=== INFORMATION SUPPLIED ===
[Start of Attachment]

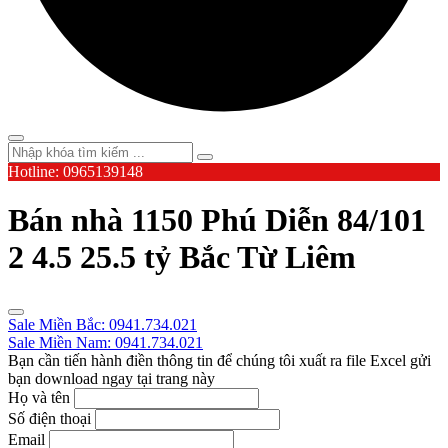
Hotline: 0965139148
Bán nhà 1150 Phú Diễn 84/101
2 4.5 25.5 tỷ Bắc Từ Liêm
Sale Miền Bắc: 0941.734.021
Sale Miền Nam: 0941.734.021
Bạn cần tiến hành điền thông tin để chúng tôi xuất ra file Excel gửi
bạn download ngay tại trang này
Họ và tên
Số điện thoại
Email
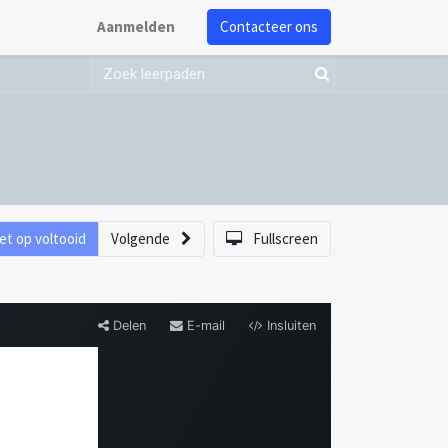
Aanmelden
Contacteer ons
et op voltooid
Volgende
Fullscreen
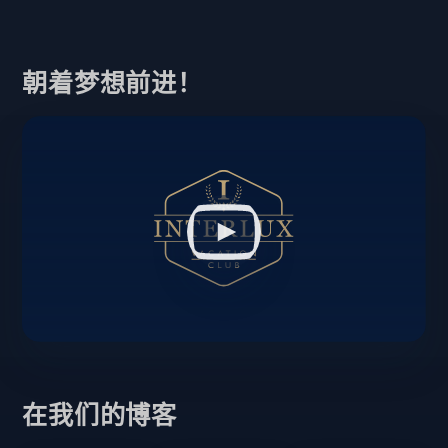
朝着梦想前进！
在我们的博客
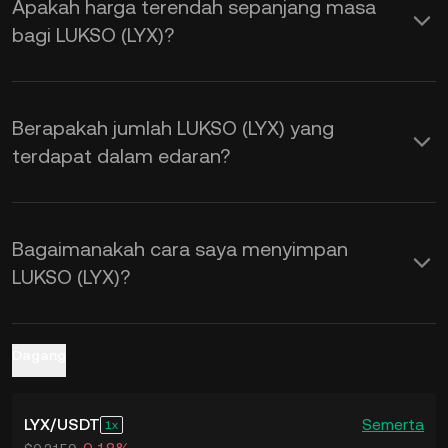
Apakah harga terendah sepanjang masa
Kalkulator KuCoin untuk mendapatkan
bagi LUKSO (LYX)?
kadar pertukaran
LYX kepada USD
masa nyata.
Berapakah jumlah LUKSO (LYX) yang
terdapat dalam edaran?
Bagaimanakah cara saya menyimpan
LUKSO (LYX)?
Dagang
LYX
/
USDT
Semerta
1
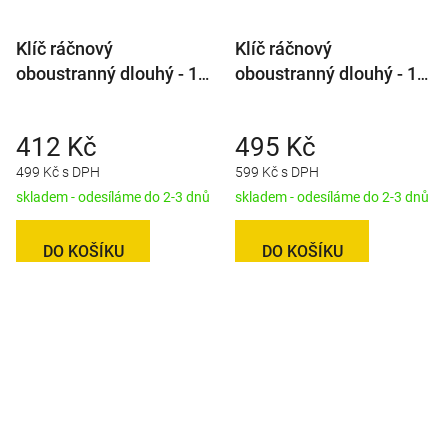
Klíč ráčnový
Klíč ráčnový
oboustranný dlouhý - 10
oboustranný dlouhý - 12
x 12 mm
x 14 mm
412 Kč
495 Kč
499 Kč s DPH
599 Kč s DPH
skladem - odesíláme do 2-3 dnů
skladem - odesíláme do 2-3 dnů
DO KOŠÍKU
DO KOŠÍKU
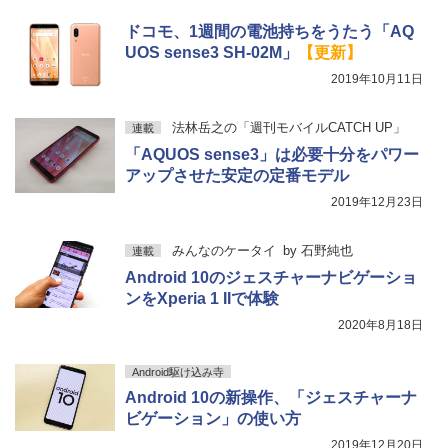
ドコモ、1週間の電池持ちをうたう「AQ
UOS sense3 SH-02M」
【更新】
2019年10月11日
法林岳之の「週刊モバイルCATCH UP」
連載
「AQUOS sense3」は必要十分をパワー
アップさせた安定の定番モデル
2019年12月23日
みんなのケータイ
by
石野純也
連載
Android 10のジェスチャーナビゲーショ
ンをXperia 1 IIで体験
2020年8月18日
Android駆け込み寺
Android 10の新操作、「ジェスチャーナ
ビゲーション」の使い方
2019年12月20日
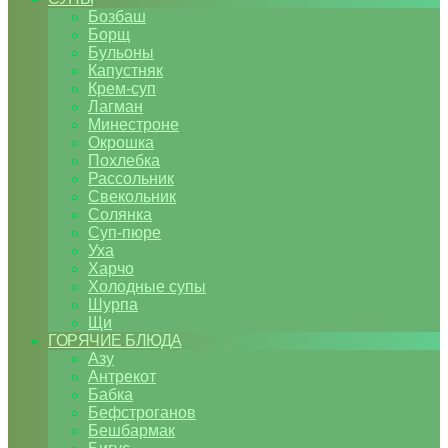
Бозбаш
Борщ
Бульоны
Капустняк
Крем-суп
Лагман
Минестроне
Окрошка
Похлебка
Рассольник
Свекольник
Солянка
Суп-пюре
Уха
Харчо
Холодные супы
Шурпа
Щи
ГОРЯЧИЕ БЛЮДА
Азу
Антрекот
Бабка
Бефстроганов
Бешбармак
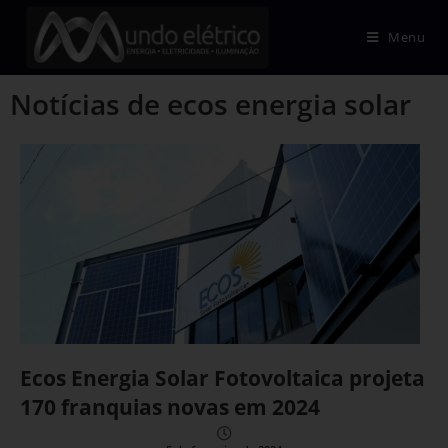
Menu
Notícias de ecos energia solar
Ecos Energia Solar Fotovoltaica projeta
170 franquias novas em 2024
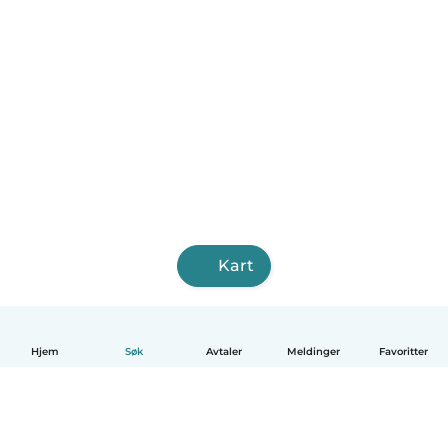
Kart
Hjem
Søk
Avtaler
Meldinger
Favoritter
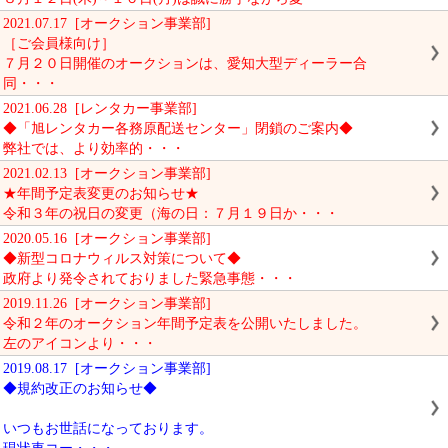
2021.07.17 [オークション事業部]
［ご会員様向け］
７月２０日開催のオークションは、愛知大型ディーラー合
同・・・
2021.06.28 [レンタカー事業部]
◆「旭レンタカー各務原配送センター」閉鎖のご案内◆
弊社では、より効率的・・・
2021.02.13 [オークション事業部]
★年間予定表変更のお知らせ★
令和３年の祝日の変更（海の日：７月１９日か・・・
2020.05.16 [オークション事業部]
◆新型コロナウィルス対策について◆
政府より発令されておりました緊急事態・・・
2019.11.26 [オークション事業部]
令和２年のオークション年間予定表を公開いたしました。
左のアイコンより・・・
2019.08.17 [オークション事業部]
◆規約改正のお知らせ◆
いつもお世話になっております。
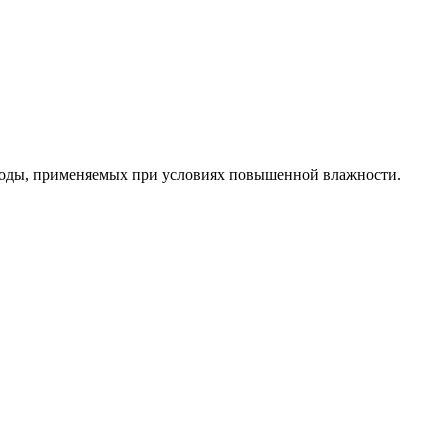
воды, применяемых при условиях повышенной влажности.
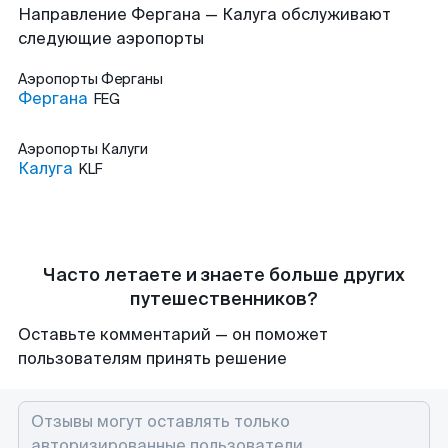
Направление Фергана — Калуга обслуживают
следующие аэропорты
Аэропорты
Ферганы
Фергана
FEG
Аэропорты
Калуги
Калуга
KLF
Часто летаете и знаете больше других
путешественников?
Оставьте комментарий — он поможет
пользователям принять решение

[End of Attachment]

In the listing above, find the line containing "Ecos Energia Solar Fotovoltaica projeta" and the line containing "令和３年の祝日の変更（海の日：７月１９日か・・・", then print exactly those two lines and every line between them, minus the pictures.

=== RESPONSE FOR THIS EXERCISE ===
Ecos Energia Solar Fotovoltaica projeta
170 franquias novas em 2024
Kart
Hjem
Søk
Avtaler
Meldinger
Favoritter
2021.07.17 [オークション事業部]
［ご会員様向け］
７月２０日開催のオークションは、愛知大型ディーラー合
同・・・
2021.06.28 [レンタカー事業部]
◆「旭レンタカー各務原配送センター」閉鎖のご案内◆
弊社では、より効率的・・・
2021.02.13 [オークション事業部]
★年間予定表変更のお知らせ★
令和３年の祝日の変更（海の日：７月１９日か・・・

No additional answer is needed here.